Dedi. Egoya bak bak bak bak Satürn'e sürtüyor.

Egehan beni havalandırıp tekrar tuttu. Daha sonra
"Hadi gençler akşama görüşürüz."
Dedi. Sonra arabaya yöneldi. Egehan'ın kısacık saçlarını örmeye çalışırken arabaya geldiğimizi fark etmemiştim bile.

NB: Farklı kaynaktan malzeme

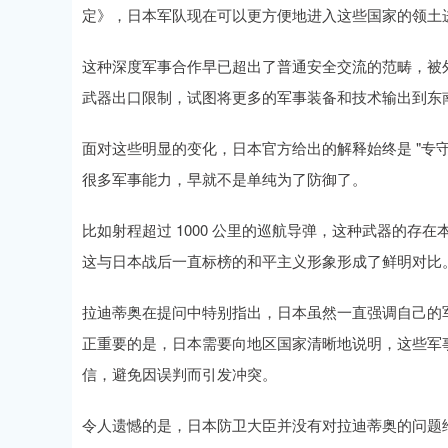
定》，日本军队现在可以更方便地进入这些国家的领土
这种深度军事合作早已超出了普通安全交流的范畴，被外
武器出口限制，试图将更多的军事装备和技术输出到东
面对这些明显的变化，日本官方给出的解释始终是 "专守
很多军事能力，早就不是单纯为了防御了。
比如射程超过 1000 公里的巡航导弹，这种武器的
这与日本战后一直标榜的和平主义形象形成了鲜明对比
拉迪蒂奥在提问中特别指出，日本虽然一直强调自己的军
正重要的是，日本需要向地区国家清晰地说明，这些军
信，避免因误判而引发冲突。
令人遗憾的是，日本防卫大臣并没有对拉迪蒂奥的问题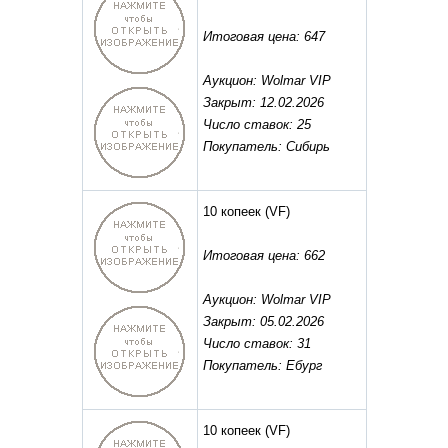
Итоговая цена: 647
Аукцион: Wolmar VIP
Закрыт: 12.02.2026
Число ставок: 25
Покупатель: Сибирь
10 копеек
(VF)
Итоговая цена: 662
Аукцион: Wolmar VIP
Закрыт: 05.02.2026
Число ставок: 31
Покупатель: Ебург
10 копеек
(VF)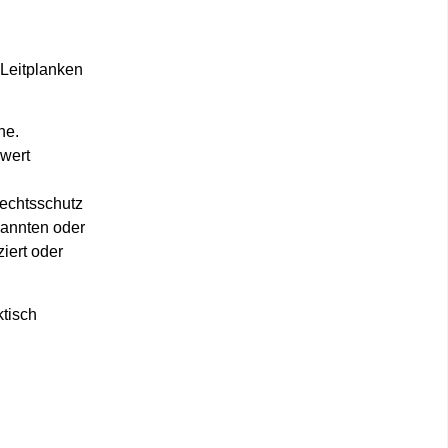
 Leitplanken
he.
wert
echtsschutz
kannten oder
iert oder
ktisch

Arabanın ön koltuğuna oturdum. Egehanda sürücü koltuğuna oturdu. Sonra
"Seni eve bırakacağım oradan parti alanına bensiz geçmek zorundasın güzelim çünkü önemli bir işim var"
Dedi.

"Pekala"
Dedim ve çokta sorgulamadım. Eğer sansürlediyse demek ki kendisine özel ve benim buna kurcalamama gerek yoktu. Ne kadar anlayışlıyım değil mi? Bence öyleyim.

Egehan beni evime bıraktıktan sonra apartmana baktım. Bir anda cam sesi geldi ve biri bana seslendi.

"Hira kızım sen bi gelsene yanıma?"
Dedi. Başımı kaldırıp
"Hayırdır Nergis teyze bir sorun mu vardı?"
Dedim. Nergis teyze
"Yok yok sen bi gel anlatacağım ben sana"
Dedi.

Omuz silkip apartmana bindim. Merdivenleri kullanarak 4. kata çıktım. Nergis teyze elindeki kutuyu bana uzattı.

"Hira kızım. Ben hep kız torun istedim. Ama olmadı. Kızımda yok. Seni kızım gibi belledim. Bizim hayırsızda gelin bulamaz. O yüzden bunu sana hediye ediyorum."
Dedi.

Kutuyu açtığımda içinde çok güzel gümüş bir kolye gördüm. Nergis teyzeye kızarmış gözlerle bakıp ona sıkıca sarıldım.

"Ya Nergis teyze ne diyeceğimi bilemiyorum!"
Dedim. Bir dakika! Can Nergis teyzenin torunun değil miydi? Ve eğer Can bana kuzen dediyse... Ben Nergis teyzeyle akraba mıydım! Neyse bunu daha sonra düşünecektim.